All of these aircraft were built by what is now Lockheed Martin. Our RCAF is still operating three fleets built by our company and will soon operate a fourth with the delivery of the F-35A Lightning II. We are all part of this proud RCAF history.”

How her RCAF experience supports her work at LMC:

Today, Gen is the Sustainment Strategy and Integration Lead at Lockheed Martin Canada, where she helps navigate the federal government’s processes to enhance existing sustainment solutions and to win new contracts for sustainment work. She notices similarities between the two roles every day.

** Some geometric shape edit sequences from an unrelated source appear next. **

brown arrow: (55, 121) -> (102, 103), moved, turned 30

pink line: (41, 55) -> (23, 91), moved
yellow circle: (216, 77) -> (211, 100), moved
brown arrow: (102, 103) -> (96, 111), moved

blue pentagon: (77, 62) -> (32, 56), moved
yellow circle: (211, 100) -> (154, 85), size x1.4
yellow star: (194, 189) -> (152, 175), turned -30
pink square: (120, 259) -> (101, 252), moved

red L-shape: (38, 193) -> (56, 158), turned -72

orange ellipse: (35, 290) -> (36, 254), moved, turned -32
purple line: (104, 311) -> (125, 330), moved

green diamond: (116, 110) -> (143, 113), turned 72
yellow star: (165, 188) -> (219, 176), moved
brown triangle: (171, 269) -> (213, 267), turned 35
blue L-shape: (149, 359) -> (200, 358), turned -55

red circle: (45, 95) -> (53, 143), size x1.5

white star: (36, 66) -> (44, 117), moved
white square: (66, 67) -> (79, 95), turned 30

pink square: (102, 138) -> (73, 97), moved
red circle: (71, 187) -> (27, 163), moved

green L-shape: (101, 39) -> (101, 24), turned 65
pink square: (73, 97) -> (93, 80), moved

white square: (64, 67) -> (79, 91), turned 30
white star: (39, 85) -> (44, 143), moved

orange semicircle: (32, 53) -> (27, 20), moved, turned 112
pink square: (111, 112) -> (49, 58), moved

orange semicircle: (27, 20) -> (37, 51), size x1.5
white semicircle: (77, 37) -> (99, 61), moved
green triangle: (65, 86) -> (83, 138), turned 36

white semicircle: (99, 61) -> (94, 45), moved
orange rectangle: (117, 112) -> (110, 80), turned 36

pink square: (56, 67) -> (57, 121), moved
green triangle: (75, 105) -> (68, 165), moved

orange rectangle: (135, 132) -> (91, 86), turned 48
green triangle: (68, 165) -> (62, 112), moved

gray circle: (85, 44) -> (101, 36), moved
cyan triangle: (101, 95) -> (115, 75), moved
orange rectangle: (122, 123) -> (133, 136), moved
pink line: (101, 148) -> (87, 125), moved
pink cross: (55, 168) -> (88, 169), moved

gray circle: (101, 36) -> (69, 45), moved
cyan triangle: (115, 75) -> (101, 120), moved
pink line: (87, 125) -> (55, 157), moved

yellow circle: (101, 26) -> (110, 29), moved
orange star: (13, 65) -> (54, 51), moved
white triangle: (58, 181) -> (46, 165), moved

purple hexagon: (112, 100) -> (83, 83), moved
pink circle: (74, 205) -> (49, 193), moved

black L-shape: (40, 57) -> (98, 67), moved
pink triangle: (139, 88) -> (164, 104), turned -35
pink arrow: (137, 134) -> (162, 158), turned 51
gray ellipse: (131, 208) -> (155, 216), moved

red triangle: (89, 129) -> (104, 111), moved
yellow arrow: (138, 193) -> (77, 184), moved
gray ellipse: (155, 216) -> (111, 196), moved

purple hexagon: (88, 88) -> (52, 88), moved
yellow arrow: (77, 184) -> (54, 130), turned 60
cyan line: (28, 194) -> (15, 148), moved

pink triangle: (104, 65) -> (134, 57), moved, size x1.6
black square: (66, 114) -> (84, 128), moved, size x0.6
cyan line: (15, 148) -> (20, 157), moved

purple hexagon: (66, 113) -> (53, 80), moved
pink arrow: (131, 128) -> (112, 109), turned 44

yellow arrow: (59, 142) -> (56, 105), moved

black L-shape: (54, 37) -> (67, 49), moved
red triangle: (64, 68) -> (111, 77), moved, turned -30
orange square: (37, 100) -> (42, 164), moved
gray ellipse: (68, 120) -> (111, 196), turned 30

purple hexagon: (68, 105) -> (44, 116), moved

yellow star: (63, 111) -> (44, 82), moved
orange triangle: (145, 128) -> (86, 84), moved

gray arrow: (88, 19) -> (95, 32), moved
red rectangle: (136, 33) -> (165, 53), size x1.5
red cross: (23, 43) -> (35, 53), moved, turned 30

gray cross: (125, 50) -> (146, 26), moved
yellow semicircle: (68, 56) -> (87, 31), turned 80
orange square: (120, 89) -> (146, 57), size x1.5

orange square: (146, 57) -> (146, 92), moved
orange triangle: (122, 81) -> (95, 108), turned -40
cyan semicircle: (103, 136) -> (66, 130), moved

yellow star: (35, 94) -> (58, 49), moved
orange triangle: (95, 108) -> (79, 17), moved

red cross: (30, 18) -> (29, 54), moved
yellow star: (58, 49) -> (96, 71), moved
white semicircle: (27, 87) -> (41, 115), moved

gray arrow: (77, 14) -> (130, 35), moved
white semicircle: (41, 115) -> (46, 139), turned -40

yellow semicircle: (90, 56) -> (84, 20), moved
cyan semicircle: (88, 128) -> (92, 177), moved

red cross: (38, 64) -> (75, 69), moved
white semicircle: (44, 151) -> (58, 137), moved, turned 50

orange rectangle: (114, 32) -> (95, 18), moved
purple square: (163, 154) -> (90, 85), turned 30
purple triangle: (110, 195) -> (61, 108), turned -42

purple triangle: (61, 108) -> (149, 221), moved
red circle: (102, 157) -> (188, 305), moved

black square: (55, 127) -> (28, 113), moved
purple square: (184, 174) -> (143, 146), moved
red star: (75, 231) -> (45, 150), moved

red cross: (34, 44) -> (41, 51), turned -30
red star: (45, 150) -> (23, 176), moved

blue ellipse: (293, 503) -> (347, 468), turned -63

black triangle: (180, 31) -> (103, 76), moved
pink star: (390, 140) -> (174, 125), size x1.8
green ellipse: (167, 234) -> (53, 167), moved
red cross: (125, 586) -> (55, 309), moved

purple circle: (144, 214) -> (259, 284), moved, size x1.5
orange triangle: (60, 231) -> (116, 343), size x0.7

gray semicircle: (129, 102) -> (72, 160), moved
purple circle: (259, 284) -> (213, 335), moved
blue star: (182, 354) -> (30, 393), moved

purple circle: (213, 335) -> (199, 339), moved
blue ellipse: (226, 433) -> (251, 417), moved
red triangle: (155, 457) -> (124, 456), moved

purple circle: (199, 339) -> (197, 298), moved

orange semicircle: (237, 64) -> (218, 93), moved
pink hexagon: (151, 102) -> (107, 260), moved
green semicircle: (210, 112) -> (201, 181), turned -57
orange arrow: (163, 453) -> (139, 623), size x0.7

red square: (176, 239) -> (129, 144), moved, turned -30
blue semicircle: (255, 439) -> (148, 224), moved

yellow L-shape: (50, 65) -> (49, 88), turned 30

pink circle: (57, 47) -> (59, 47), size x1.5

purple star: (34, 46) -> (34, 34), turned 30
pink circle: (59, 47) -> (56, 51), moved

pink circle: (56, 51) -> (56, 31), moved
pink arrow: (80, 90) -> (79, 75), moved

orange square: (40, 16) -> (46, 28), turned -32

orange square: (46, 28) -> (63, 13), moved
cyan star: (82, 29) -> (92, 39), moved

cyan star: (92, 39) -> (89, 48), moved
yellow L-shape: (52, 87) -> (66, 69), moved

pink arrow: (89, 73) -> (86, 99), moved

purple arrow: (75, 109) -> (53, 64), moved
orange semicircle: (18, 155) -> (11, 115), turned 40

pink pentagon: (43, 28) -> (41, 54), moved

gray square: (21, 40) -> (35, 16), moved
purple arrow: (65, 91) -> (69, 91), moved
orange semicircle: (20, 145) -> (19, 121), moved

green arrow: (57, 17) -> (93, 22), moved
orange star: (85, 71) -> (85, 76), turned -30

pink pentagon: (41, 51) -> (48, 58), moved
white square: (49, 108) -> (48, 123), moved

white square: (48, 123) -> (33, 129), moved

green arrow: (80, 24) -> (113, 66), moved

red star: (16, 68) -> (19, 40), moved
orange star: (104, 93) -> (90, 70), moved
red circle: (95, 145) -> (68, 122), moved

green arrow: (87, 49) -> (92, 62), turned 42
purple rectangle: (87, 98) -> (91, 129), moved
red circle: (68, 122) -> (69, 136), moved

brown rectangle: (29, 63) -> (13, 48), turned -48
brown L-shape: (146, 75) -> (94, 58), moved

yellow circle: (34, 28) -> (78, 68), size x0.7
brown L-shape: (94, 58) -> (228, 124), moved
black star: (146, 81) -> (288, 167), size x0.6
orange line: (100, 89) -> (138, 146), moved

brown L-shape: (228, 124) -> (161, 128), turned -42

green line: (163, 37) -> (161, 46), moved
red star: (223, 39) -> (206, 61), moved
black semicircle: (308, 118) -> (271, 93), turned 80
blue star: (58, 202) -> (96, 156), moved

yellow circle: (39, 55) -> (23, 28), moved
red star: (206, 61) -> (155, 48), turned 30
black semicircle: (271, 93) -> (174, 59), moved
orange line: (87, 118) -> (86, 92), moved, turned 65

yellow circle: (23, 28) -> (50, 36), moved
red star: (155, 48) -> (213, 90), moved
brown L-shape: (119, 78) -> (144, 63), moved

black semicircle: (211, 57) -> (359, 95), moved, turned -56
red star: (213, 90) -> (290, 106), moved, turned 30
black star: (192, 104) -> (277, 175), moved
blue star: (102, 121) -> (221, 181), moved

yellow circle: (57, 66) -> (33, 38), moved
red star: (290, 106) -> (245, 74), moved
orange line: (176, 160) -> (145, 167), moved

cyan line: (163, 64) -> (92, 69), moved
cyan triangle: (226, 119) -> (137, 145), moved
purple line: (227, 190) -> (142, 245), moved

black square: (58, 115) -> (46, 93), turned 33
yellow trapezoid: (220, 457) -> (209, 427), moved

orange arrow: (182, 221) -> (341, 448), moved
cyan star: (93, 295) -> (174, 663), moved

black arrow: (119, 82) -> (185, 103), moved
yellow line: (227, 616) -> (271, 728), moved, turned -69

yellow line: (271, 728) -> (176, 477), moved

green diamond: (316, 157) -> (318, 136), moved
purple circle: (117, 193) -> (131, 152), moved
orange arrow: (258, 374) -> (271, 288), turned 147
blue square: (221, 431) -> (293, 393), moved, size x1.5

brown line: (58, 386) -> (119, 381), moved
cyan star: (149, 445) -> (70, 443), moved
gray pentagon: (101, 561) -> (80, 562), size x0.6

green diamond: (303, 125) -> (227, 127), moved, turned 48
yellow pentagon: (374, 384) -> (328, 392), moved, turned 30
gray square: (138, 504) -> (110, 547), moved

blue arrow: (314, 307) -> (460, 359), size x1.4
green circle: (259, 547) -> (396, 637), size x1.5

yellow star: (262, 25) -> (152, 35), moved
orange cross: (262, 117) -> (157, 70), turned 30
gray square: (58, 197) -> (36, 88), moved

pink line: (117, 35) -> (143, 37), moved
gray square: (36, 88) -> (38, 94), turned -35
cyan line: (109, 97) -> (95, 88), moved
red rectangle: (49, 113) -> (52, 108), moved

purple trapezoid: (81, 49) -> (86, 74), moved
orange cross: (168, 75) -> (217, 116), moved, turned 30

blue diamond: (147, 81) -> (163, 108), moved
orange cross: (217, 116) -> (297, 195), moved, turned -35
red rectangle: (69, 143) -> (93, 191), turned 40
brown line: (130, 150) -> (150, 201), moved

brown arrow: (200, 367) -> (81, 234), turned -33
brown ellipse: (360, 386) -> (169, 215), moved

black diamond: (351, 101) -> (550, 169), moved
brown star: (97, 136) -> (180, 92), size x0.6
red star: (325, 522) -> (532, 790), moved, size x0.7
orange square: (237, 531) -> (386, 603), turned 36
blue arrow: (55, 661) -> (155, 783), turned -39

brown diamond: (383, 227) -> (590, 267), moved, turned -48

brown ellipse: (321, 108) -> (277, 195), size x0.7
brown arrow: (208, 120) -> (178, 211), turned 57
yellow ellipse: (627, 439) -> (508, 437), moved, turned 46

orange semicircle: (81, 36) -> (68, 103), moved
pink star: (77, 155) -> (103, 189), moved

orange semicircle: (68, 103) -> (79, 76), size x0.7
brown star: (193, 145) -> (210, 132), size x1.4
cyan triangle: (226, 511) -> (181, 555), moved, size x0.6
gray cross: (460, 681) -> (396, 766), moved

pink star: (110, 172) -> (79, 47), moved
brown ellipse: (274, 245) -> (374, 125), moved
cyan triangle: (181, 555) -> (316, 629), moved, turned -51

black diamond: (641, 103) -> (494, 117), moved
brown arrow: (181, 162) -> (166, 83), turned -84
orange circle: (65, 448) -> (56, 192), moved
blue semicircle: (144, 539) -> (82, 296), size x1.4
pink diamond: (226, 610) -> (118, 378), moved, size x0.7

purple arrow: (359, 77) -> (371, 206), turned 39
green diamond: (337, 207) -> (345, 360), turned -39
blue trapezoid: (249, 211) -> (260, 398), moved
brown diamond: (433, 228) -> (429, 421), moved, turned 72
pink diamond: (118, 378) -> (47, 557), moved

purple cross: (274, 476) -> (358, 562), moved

“It is easy to draw a few parallels. Working in a large and diverse organization that is focused on a common mission is one. My favourite part about being in the RCAF was being part of fantastic teams, tackling challenges together, and learning new things every day. Now as part of Lockheed Martin Canada, I work with great people; we collaborate to solve problems, and goodness knows we learn new things every day. When I think about the experiences that I had in the RCAF, I think about facing adversity and uncertainty together – I find that comradery every day at Lockheed Martin.”

“As the Sustainment Strategy and Integration Lead here at LM Canada, I know firsthand from my RCAF experience what it is like to try to do the job with equipment that is no longer fit for purpose—and that memory motivates me every day to support our teams in supporting our customers in sustaining RCAF fleets.”

Bud White RMC Class of 1948-1952 Secretary and Gennifer Stainforth at the 2023 Abbotsford Air Show.

Advice for those considering joining the RCAF?

Go all in with both feet and hold nothing back, Gen encourages!

“It is a fantastic time to join the RCAF. Canada is about to acquire new fleets of aircraft and new equipment and there is such a bright future. Canadians need RCAF aviators of the future. What I can say is that I am so proud to count myself an RCAF veteran. I had the privilege of serving with some of the finest Canadians and I am sure that anyone who decides to join today will eventually feel the same way.”

Gen’s own experience in the RCAF motivates her to support Canada’s defence in her current role.

When asked what would be the one thing about the RCAF she would share with Canadians, Gen points to acknowledging the commitment from the personnel.

“The women and men in the RCAF have dedicated their lives to the safety and security of our nation. They have given all of themselves, sacrificing time with family, life choices, and often their own well-being to defend our country at home and abroad.

As members of the defence industry we owe them our best in supporting them in the work that we do—making the best equipment and providing the best services that we can.”